In 2013, we Native American Indians are still fighting for equal access to the polls—struggling for rights won by other groups a half-century ago. As part of voting-rights group Four Directions, which we co-direct, Oliver was one of several Native American civil-rights activists honored in 2005 by testifying before the National Commission on the Voting Rights Act. The commission’s report was submitted to Congress in February 2006. President Bush signed the VRA Reauthorization in July of that year.
More recently, Oliver participated in a friend-of-the-court brief in Shelby County, Alabama v. United States Attorney General Eric H. Holder Jr., a case now before our U.S. Supreme Court that will determine the fate of Section V of the VRA, which requires preclearance by the Department of Justice or a federal court before state and local governments in certain regions with a history of discrimination are allowed to make election procedural changes.

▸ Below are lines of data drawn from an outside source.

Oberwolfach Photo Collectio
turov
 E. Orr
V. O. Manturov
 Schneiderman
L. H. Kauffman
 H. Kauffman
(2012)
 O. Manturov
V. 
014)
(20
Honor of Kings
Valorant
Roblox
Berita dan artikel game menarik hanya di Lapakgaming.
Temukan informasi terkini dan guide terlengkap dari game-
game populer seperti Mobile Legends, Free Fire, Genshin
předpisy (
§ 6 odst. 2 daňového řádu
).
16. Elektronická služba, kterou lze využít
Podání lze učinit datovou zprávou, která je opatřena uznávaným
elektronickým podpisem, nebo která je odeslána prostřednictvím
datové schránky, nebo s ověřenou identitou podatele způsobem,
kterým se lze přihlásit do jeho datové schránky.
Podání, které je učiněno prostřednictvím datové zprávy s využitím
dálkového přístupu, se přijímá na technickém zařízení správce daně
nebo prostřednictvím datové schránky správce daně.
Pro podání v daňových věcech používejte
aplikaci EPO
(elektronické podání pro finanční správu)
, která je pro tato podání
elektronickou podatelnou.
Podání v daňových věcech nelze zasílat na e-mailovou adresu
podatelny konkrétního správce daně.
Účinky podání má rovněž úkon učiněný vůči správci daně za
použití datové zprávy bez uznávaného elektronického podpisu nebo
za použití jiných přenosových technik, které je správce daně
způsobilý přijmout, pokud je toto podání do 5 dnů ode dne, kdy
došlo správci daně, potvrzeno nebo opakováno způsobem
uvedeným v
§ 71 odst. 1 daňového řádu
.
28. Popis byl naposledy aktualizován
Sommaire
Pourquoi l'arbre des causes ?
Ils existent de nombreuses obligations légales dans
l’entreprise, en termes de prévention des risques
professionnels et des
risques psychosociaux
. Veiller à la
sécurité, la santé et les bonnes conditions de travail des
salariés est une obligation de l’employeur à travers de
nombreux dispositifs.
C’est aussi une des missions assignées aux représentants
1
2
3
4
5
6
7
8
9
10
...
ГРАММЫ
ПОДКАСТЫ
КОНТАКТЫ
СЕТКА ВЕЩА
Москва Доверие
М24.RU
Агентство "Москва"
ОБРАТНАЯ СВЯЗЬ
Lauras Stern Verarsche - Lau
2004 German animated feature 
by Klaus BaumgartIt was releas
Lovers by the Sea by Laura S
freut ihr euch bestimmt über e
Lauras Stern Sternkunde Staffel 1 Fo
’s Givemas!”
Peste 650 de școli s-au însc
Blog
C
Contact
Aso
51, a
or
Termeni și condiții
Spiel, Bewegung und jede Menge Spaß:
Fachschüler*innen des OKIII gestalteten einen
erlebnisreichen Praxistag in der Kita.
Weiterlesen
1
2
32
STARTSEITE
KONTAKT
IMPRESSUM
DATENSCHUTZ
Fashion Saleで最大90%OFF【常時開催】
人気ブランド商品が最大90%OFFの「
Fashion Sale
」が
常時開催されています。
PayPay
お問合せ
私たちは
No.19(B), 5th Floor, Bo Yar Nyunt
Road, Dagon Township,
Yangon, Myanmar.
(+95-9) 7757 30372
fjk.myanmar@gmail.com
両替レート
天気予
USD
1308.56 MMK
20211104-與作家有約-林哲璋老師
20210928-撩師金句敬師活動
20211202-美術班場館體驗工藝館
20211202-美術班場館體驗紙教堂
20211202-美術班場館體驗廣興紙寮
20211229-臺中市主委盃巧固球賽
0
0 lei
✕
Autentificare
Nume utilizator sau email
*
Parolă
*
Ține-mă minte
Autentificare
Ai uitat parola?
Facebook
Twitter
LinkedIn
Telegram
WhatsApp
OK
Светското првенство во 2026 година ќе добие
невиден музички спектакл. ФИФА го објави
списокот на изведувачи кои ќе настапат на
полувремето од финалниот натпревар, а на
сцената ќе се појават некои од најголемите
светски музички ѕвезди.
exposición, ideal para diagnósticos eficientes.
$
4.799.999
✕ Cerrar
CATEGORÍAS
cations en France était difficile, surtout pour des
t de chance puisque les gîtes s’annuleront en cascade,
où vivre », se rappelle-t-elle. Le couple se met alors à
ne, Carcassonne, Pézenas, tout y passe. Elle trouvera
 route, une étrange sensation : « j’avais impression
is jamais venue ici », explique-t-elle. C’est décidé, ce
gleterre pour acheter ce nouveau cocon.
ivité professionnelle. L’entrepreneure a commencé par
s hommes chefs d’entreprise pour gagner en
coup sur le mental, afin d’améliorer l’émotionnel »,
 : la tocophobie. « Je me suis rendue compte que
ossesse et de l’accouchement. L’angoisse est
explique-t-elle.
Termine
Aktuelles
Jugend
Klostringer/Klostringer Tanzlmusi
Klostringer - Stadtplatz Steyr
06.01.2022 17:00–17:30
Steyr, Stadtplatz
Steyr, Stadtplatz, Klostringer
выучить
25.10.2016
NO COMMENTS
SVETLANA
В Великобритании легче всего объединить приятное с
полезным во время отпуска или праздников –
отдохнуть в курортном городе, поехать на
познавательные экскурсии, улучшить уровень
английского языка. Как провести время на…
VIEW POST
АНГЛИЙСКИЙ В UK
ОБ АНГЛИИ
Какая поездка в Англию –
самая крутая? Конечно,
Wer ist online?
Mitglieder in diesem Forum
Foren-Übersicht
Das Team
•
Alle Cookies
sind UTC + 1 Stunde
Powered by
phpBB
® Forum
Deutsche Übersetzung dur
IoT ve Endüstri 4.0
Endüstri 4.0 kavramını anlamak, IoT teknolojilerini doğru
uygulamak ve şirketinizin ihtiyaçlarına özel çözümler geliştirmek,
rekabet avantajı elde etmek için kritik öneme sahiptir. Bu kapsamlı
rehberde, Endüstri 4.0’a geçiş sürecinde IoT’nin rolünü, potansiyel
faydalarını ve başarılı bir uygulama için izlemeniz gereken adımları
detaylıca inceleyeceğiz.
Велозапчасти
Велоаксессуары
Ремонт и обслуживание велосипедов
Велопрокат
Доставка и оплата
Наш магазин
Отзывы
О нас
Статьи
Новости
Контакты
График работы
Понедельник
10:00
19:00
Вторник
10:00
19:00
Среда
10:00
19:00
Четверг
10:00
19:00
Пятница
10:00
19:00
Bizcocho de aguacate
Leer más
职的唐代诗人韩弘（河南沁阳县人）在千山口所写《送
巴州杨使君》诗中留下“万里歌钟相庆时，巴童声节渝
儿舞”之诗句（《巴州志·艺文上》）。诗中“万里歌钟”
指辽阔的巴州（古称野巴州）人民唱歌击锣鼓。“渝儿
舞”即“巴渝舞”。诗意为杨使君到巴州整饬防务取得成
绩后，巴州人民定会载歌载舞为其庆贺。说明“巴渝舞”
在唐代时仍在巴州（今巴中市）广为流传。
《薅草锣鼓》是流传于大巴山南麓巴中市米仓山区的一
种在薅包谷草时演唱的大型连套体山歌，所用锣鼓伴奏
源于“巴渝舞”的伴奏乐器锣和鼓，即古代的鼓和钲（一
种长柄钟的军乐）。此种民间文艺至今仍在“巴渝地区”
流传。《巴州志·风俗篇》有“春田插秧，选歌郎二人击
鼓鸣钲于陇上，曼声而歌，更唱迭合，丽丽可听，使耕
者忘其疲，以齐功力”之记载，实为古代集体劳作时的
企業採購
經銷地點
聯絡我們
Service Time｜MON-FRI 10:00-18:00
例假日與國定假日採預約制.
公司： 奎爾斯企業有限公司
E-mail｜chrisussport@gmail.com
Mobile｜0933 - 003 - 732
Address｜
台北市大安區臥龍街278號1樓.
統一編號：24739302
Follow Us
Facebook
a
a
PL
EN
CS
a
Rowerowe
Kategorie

In Sara Frankenstein’s biography for her position as secretary for the South Dakota Republican Party, she appears to mock this long, and sometimes lethal, struggle. She writes: “Sara particularly enjoys defending public bodies from lawsuits brought by the ACLU and other ‘civil rights’ groups.” Four Directions has probably provided Sara lots of enjoyment. Sara deposed and cross-examined Oliver in the South Dakota case mentioned above, and she asked Four Directions to post a $90,000 bond in the Montana case—just in case she lost. What fun!
Seriously, those with an interest in civil rights should look at South Dakota’s recent voting-rights history, as detailed in the 144-page order in Bone Shirt v. Hazeltine. It describes discrimination against Native American voters, including illegal denials of the right to vote, voting-dilution schemes, barriers to voter registration, intimidation, unsubstantiated charges of voting fraud, non-compliance with the VRA’s language-assistance requirements and lack of polling-site access—just since 1999.
In an October 27, 2012 article in ICTMN (“United States Backs Native Voting Rights in Montana, Counties Want $90K if They Lose”), Frankenstein called the Montana tribal members’ request for equal voting a “slippery slope” that would “open the floodgates” to more voting-rights litigation. She’s right, and this is the big deal. Can you imagine the voting power Native people will have when tribes all over the US achieve equal access?
Frankenstein, with her focus on monetary costs and disregard for civil rights, is on the wrong side of history. The struggle begun by the Freedom Riders continues today in Indian country. We are certain that the rights of Native Americans to equal access to the ballot box—using the same opportunities their non-Native neighbors take for granted—will be enforced by federal courts. It is our hope that our non-Indian friends will soon no longer need to be told by a court to follow the law of the land.
Oliver J. Semans is an enrolled member of the Rosebud Sioux Tribe and executive director of Four Directions.